For me this looks extremely confusing, I believe that the underlying behaviour should not be influenced by the dispatchers used somewhere in the callstack. Especially when you call suspending functions from other libraries which you know nothing about.
One real case where this led me to big issues (bad performance, program halting) is calling Ktor HTTP client code with Dispatchers.IO. I guess because it creates a lot of coroutines internally and gets stuck when each of the coroutines is called in its own thread.
Would be interesting to hear your opinion if this is ok or not. Probably I am using coroutines in a wrong way. Would be also great to hear @elizarov opinion.
This is an intentional behavior. Function could decide to either use the dispatcher of the caller or specify its own if needed. If it performs I/O, it should switch to IO, if it performs concurrent CPU-heavy computation, it could switch to Default, also it could decide to limit the parallelism or concurrency, etc. And if it doesn’t have such special needs, it could use the dispatcher of the caller, which helps to avoid thread switches and allows the caller to partially control the execution.
Why does this concern you? Are you concerned that whenever you start a thread, it is influenced by the underlying implementation of the OS scheduler and by the number of CPU cores? When using coroutines, threads become carriers of our coroutines, similarly to CPU cores being carriers of threads in the classic code. Usually, we don’t care too much which CPU core picked up our thread. It is a similar story with the coroutine->thread association.
In the end of the day, in both cases your function did exactly what it wanted to do. It launched 3 concurrent coroutines, waited for them to finish, then returned. It doesn’t matter that much if it executed them in parallel or sequentially and in which order. If it needs such control, it should ask for it explicitly.
Unfortunately thread management is not transparent and can seriously affect execution especially when we talk about high-performant code. One case when I faced this was calling ktor client reading from two urls in parallel with Dispatchers.IO which simply led to it’s hanging. Without Dispatchers.IO it works normally but cannot be parallelized.
While I’ve not had enough experience with Ktor specifically (and hence I’m not aware of implementation details that could be so heavily influenced by the execution context), I would inform you that what you’re concerned with is not about coroutines or coroutine dispatchers in general. Rather, it’s about specific dispatchers such as Dispatchers.IO, which has a pool of threads and (if my memory serves me right) employs work-stealing. This is done so that blocking (as customary in Java) I/O operations can happen concurrently (each on a different thread) transparently for the user (i.e., you don’t have to explicitly specify which threads do what). The fact that each suspension point most often resumes to a different thread is necessary; in fact, imagine a situation where coroutine A in thread 1 suspends, and coroutine B is dispatched to the now-idle thread 1. Before coroutine B completes, coroutine A resumes.
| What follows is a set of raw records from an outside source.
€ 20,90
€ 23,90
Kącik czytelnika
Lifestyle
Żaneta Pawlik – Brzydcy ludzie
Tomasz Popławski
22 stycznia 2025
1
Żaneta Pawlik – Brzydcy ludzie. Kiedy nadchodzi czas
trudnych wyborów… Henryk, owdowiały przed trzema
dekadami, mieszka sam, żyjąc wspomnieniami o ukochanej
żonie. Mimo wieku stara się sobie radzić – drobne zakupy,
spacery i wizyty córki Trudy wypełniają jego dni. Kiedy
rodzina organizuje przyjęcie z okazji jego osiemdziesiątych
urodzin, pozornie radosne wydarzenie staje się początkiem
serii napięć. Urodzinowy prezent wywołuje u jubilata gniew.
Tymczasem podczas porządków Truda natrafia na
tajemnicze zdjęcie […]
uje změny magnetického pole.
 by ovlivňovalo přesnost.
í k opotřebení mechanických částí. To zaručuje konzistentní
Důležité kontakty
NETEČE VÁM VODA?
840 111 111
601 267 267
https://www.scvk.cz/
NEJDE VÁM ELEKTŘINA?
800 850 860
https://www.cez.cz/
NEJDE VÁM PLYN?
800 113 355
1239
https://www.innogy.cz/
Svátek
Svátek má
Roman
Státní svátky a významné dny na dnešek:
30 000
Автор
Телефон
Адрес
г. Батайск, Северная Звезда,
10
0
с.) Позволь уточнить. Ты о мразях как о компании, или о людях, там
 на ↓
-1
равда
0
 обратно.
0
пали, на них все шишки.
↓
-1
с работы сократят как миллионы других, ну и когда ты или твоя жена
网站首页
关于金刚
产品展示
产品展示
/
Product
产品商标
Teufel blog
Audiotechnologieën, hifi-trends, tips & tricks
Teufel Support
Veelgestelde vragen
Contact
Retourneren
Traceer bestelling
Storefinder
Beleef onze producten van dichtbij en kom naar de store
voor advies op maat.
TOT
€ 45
Where can it resume? Not on thread 1, because it may be doing blocking work from coroutine B. That’s why it will run on thread 2 (or any other idle thread). Basically, the IO dispatcher is optimized for maximum parallelism of blocking operations, which means having the largest-feasible thread pool and evenly distributing work on it.
If you want a single thread, or a thread pool you provide, to run coroutines, you can either implement your own dispatcher tailored for your specific situation or just create a Java Executor and a coroutine dispatcher from it (using Executor.asCoroutineDispatcher()).
In particular, from what I’m understanding, if you want a number of tasks to each have a dedicated thread, making sure resumptions don’t get intertwined, what you’re looking for seems to create a single-threaded dispatcher for each of those tasks. This would create a blocking queue on each thread where the same task can resume to after suspension points, but the dispatchers being unique to every task makes sure that tasks can’t steal threads from each other, and the dispatchers being single-threaded ensures they don’t move across threads (thus eliminating possible concurrency issues you may be facing with Ktor).
There might be a better solution to it that I may not be aware of, so it will be interesting to see what this conversation yields.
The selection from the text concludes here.